According to the world press and quite a few talkative spokesmen, Israel was not alone in its consideration of a military option. In Jerusalem and Washington, official sources confirmed that Israel and the United States were acting together, but disagreed on a major point: when would Iran have to be stopped by all means necessary—military or other. The American services claimed that this would be the moment when the enrichment of uranium by Iran reached 80 percent, a crucial stage in the development of their nuclear capability. Uranium enriched to that level could be very quickly upgraded to 97 percent, the degree needed for the assembly of an atomic bomb.

Israel’s timetable was different, based on reports from the ground and satellite detection. The Mossad had discovered that Iran was engaged in a chaotic race against time, building a large number of underground facilities buried at a depth of eighty meters or more. They were transferring all their fissile materials and their secret labs underground. Intelligence reports obtained by the Mossad, with the help of the M.E.K. resistance organization, claimed that Iran had built a new underground facility close to Fordo. In the huge halls of the new facility the Iranians planned to install three thousand new centrifuges, far faster and more sophisticated than the equipment now in service. In that facility the Iranians could feed the centrifuges uranium enriched up to 3.5 percent and keep enriching it till it was ready for use.

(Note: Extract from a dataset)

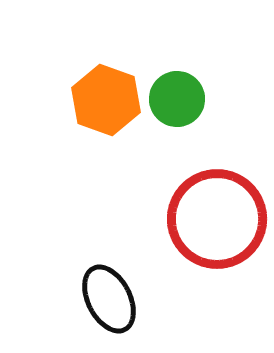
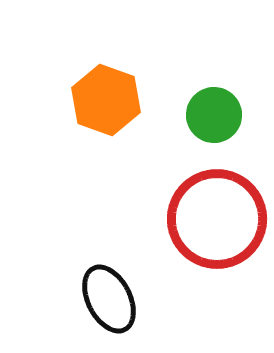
green circle: moved 37 px right, 16 px down
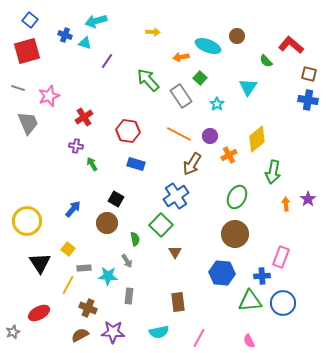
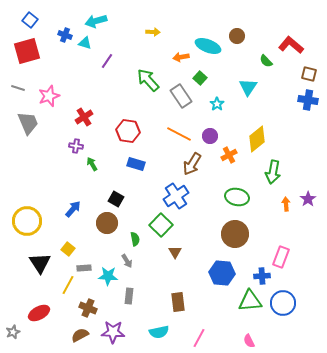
green ellipse at (237, 197): rotated 75 degrees clockwise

Israel was convinced that this doomsday cave, like many other bases and labs, had to be destroyed before the centrifuges were installed, becoming fully protected against an aerial attack. “When they reach the critical stage of enrichment,” the Israeli envoys told the Americans, “it will be too late to hit them. They will have entered an ‘immune area’ where no bombings will be able to destroy their project. The time to act is now, in the spring of 2012.”

Washington was not convinced and wanted to try a campaign of harsh sanctions. Israel did not believe the sanctions would stop Iran. At a summit meeting in Washington in early spring 2012, President Obama and Prime Minister Netanyahu praised the firm strategic alliance between the two nations but could not agree on a way forward against the Iranian nuclear project. The Mossad reports still indicated that Tehran was relentlessly pursuing atomic power. At the same time, Iranian leaders relentlessly threatened Israel with total annihilation. The very thought of the danger that a fanatic, nuclear Iran represented for Israel and the world reminded the Israelis of the old Talmudic adage: “If someone comes to kill you—rise up and kill him first.”

Israel felt that once again it was standing alone. And, as in 1948, the year of its creation, and in 1967, on the eve of the Six-Day War, Israel again faces the most fateful decision of its existence.